As I indicated in Lesson Five, a rich hunting ground for Ancestry Hunters is the Federal Archives. The official name is the National Archives and Records Administration or NARA. NARA acquires, preserves, and makes available for research many wonderful sources for genealogists. The most commonly used by researchers are census, military, passenger and immigration lists, and naturalization records.

According to the Guide to Federal Records in the National Archives of the United States, published in 1995 by NARA, and for sale through the U.S. Government Printing Office, NARA has custody over:

  • 300,000 rolls of microfilm
  • 1.7 million cubic feet of textual records
  • 2.2 million maps and charts
  • 2.8 architectural and engineering plans
  • 9.2 million aerial photographs
  • 123,000 motion picture reels
  • 33,000 video recordings
  • 178,000 sound recordings
  • 7,000 computer data sets
  • 7.4 million still pictures

The available records date from colonial times to the present.

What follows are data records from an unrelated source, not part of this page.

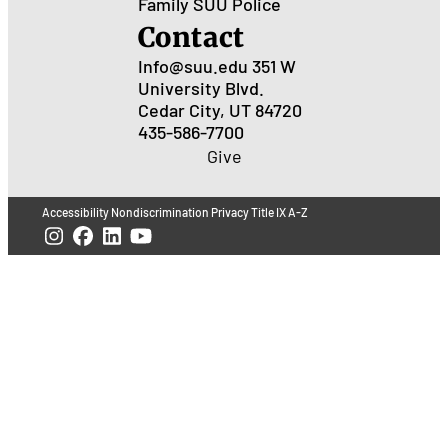
Family
SUU Police
Contact
Info@suu.edu
351 W
University Blvd.
Cedar City, UT 84720
435-586-7700
Give
Accessibility
Nondiscrimination
Privacy
Title IX
A-Z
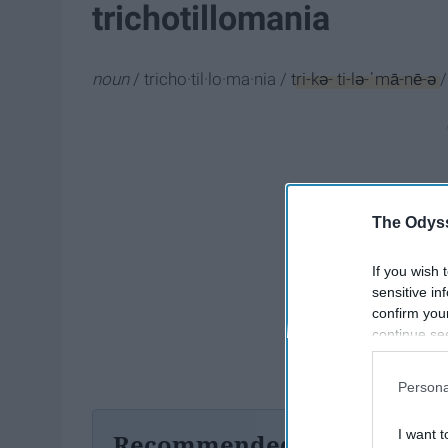
trichotillomania
noun
/
tricho·til·lo·ma·nia /
tri-kə- ti-lə-ˈmā-nē-ə
/
The Odyss
If you wish 
sensitive in
confirm you
continue se
information 
further disc
Persona
participants
Downstream 
I want t
Recommended For You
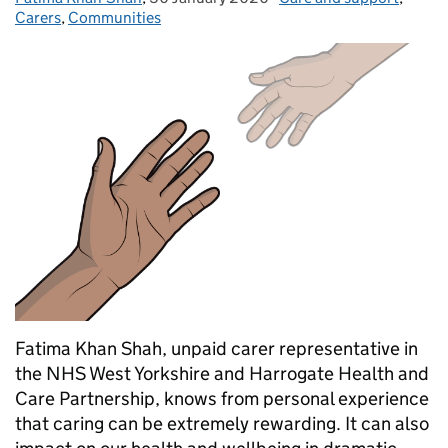
Carers
,
Communities
Fatima Khan Shah, unpaid carer representative in
the NHS West Yorkshire and Harrogate Health and
Care Partnership, knows from personal experience
that caring can be extremely rewarding. It can also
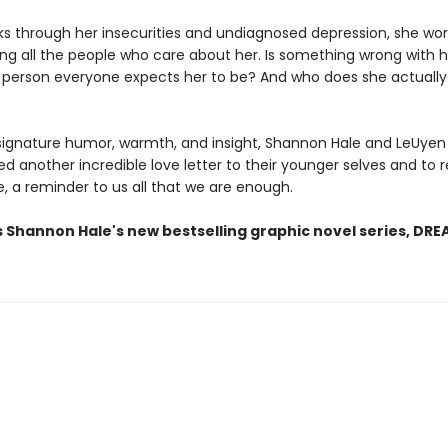
ks through her insecurities and undiagnosed depression, she wor
ing all the people who care about her. Is something wrong with 
 person everyone expects her to be? And who does she actuall
 signature humor, warmth, and insight, Shannon Hale and LeUye
d another incredible love letter to their younger selves and to 
, a reminder to us all that we are enough.
s Shannon Hale's new bestselling graphic novel series, DR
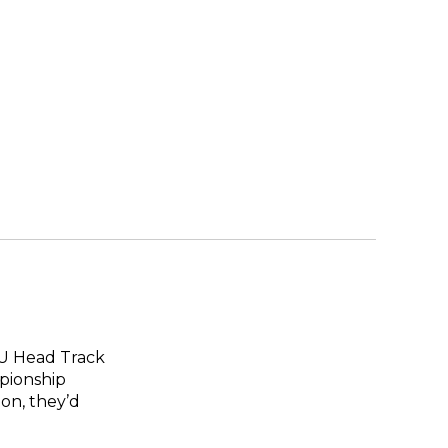
SU Head Track
pionship
ion, they’d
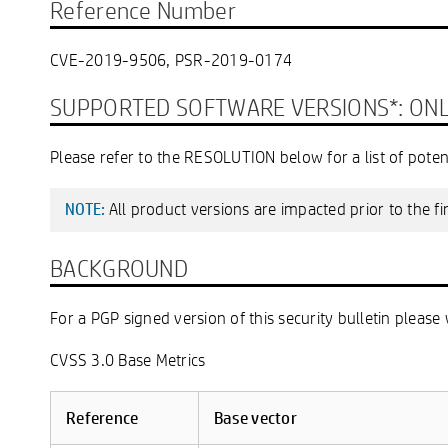
Reference Number
CVE-2019-9506, PSR-2019-0174
SUPPORTED SOFTWARE VERSIONS*: ONLY i
Please refer to the RESOLUTION below for a list of poten
All product versions are impacted prior to the f
NOTE:
BACKGROUND
For a PGP signed version of this security bulletin please 
CVSS 3.0 Base Metrics
Reference
Base vector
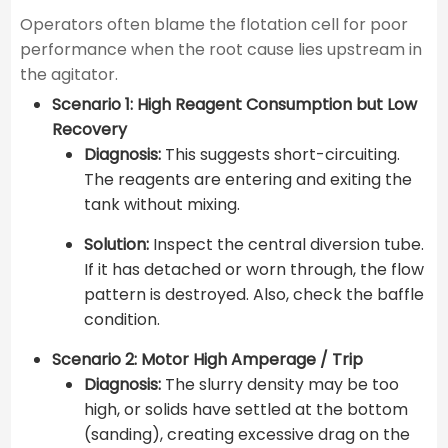
Operators often blame the flotation cell for poor
performance when the root cause lies upstream in
the agitator.
Scenario 1: High Reagent Consumption but Low
Recovery
Diagnosis:
This suggests short-circuiting.
The reagents are entering and exiting the
tank without mixing.
Solution:
Inspect the central diversion tube.
If it has detached or worn through, the flow
pattern is destroyed. Also, check the baffle
condition.
Scenario 2: Motor High Amperage / Trip
Diagnosis:
The slurry density may be too
high, or solids have settled at the bottom
(sanding), creating excessive drag on the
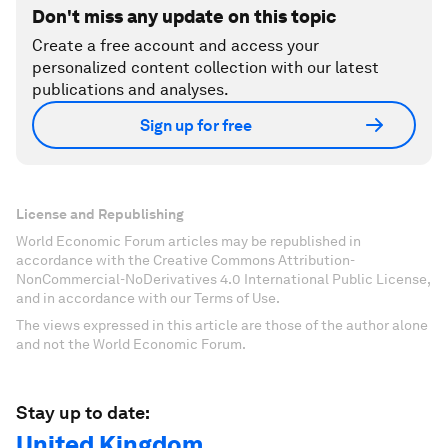
Don't miss any update on this topic
Create a free account and access your
personalized content collection with our latest
publications and analyses.
Sign up for free
License and Republishing
World Economic Forum articles may be republished in
accordance with the Creative Commons Attribution-
NonCommercial-NoDerivatives 4.0 International Public License,
and in accordance with our Terms of Use.
The views expressed in this article are those of the author alone
and not the World Economic Forum.
Stay up to date:
United Kingdom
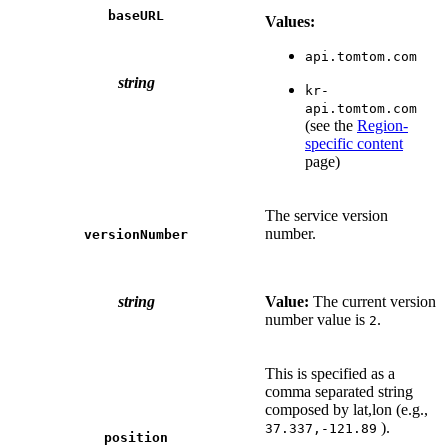
baseURL
Values:
api.tomtom.com
string
kr-
api.tomtom.com
(see the
Region-
specific content
page)
The service version
number.
versionNumber
string
Value:
The current version
number value is
.
2
This is specified as a
comma separated string
composed by lat,lon (e.g.,
).
37.337,-121.89
position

There are many other records available through the field branches of the National Archives. The address, telephone number, times and holdings of your local branch federal archives may be located in the book by Loretto Dennis Szucs and Sandra Hargreaves Luebking, entitled The Archives: A Guide to the National Archives Field Branches (Salt Lake City; Ancestry, 1988).

Today's researchers can study the holdings of NARA by searching the Internet at the NARA Internet site. We are going to take advantage of the Internet in this lesson on using census and other records of the National Archives; but first let's learn why these records are so important to us.